I smiled. My legal specialty was rich old folks. Most of them turned out to be Yankees with roots deep in the rocky New England soil. They rarely called upon me to perform difficult juridical maneuvers. I didn’t consider this peculiar emphasis in my practice to be a matter of prejudice, or snobbery. It just happened to be the way things had evolved, and it had become comfortable.

“I’m not taking any new clients just now,” I said. “I can recommend one, if you want.”

She shrugged. “That might be good. So. Who do you like?”

“What, the game? I like Miami. I like them a dollar’s worth.”

“Really go out on a limb, don’t you? I’ve got the Jets and four. Not enough. Ever since they made a rule against Gastineau making a jerk of himself whenever he sacked the quarterback, the Jets have had trouble covering the spread.”

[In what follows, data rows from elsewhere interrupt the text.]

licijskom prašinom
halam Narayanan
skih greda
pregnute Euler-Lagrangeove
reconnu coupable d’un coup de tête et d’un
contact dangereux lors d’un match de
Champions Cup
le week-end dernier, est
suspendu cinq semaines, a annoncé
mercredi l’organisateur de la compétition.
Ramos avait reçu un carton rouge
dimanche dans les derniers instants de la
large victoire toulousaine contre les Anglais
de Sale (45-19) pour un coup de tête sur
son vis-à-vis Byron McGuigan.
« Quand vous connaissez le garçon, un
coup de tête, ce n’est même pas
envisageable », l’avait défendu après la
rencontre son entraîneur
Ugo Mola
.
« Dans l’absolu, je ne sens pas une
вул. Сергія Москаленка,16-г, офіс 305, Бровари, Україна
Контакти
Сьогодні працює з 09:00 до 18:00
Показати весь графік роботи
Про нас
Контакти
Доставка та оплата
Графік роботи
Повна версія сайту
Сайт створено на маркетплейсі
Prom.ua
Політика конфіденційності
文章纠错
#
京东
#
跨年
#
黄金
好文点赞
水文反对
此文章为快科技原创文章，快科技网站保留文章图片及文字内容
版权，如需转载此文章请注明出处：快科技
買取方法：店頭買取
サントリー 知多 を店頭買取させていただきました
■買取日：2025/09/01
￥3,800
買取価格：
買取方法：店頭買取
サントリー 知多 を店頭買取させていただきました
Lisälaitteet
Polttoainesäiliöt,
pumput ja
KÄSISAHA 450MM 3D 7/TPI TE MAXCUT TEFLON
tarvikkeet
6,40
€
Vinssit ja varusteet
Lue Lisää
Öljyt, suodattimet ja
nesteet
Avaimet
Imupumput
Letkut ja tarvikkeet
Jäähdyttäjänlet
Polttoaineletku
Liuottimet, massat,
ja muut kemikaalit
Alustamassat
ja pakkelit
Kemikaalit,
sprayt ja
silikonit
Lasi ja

“Well, what with my big investment and all,” I said, “my heart has been in my mouth all afternoon.”

She grinned. “How was Stu’s book coming along?”

“You knew about the book?”

“Sure. He told me what he was going to do. The last time I saw him or heard from him was in October, when he left. Did he get any of it done?”

“He sent me notebooks every week. I haven’t read them.”

“We talked about collaborating, you know.”

“No, I didn’t. In what way?”

“I’m a photographer. He had in mind a kind of documentary. His text, my black-and-white photos. He was going to do his research, make his connections, and then take me into the city with my camera. I guess that’s out the window now.”

“I don’t see why it should be,” I mused. “I do have the notebooks. Maybe there’s still a project there.”

“I’d really like to see them.”

“Why not? They’re not going to do poor Stu any good. Perhaps I could send them to you.”

“Yes. I’d like that. I’m sick of taking graduation pictures and kiddie shots in K-Mart on Saturday mornings.”

“My wife was a photographer,” I said.

“Was?”

“My ex-wife, I should say.”

“You’re divorced.”

“Yes.”

“Good.”

I looked quickly at her, but she was smiling at the television. I pushed myself up out of the chair. “Well, Miss Kriegel…”

She glanced up at me. “Heather, please. Funny name, huh? You know how some parents want a boy, so they name their daughters things like Bobby and Sam and Joey? My parents wanted a WASP. They hoped I’d be tall and blonde and become a cheerleader and play the harp and go to Vassar. So they named me Heather. When they saw what I was going to look like they gave it all up. Are you a WASP, Mr. Coyne?”

“I’m a mutt,” I said. “A little of this, a little of that. The surname’s Irish. All sorts of other things in the genes. And call me Brady, for God’s sake.”

“Sturdy American stock,” she said. “Stu, of course, was a WASP. His parents didn’t exactly approve of our liaison. I assume there’s a connection there somewhere.”

I nodded.

“You sure you don’t want to be my lawyer?” That mocking, wry grin was back.

I shrugged. “Sorry.”

She nodded. “Okay. You said you could recommend somebody.”

“I can.”

“Well, who?”

I took one of my business cards from my wallet and wrote a name and phone number on the back of it. I handed it to Heather Kriegel. “This is the name of an excellent young attorney. He’s better than me.”

She cocked her head and nodded solemnly as she took the card from me. She squinted at what I had written. “What is this guy, a Greek?”

“Why—does it matter?”

“Not at all. I’m just interested in things like that.”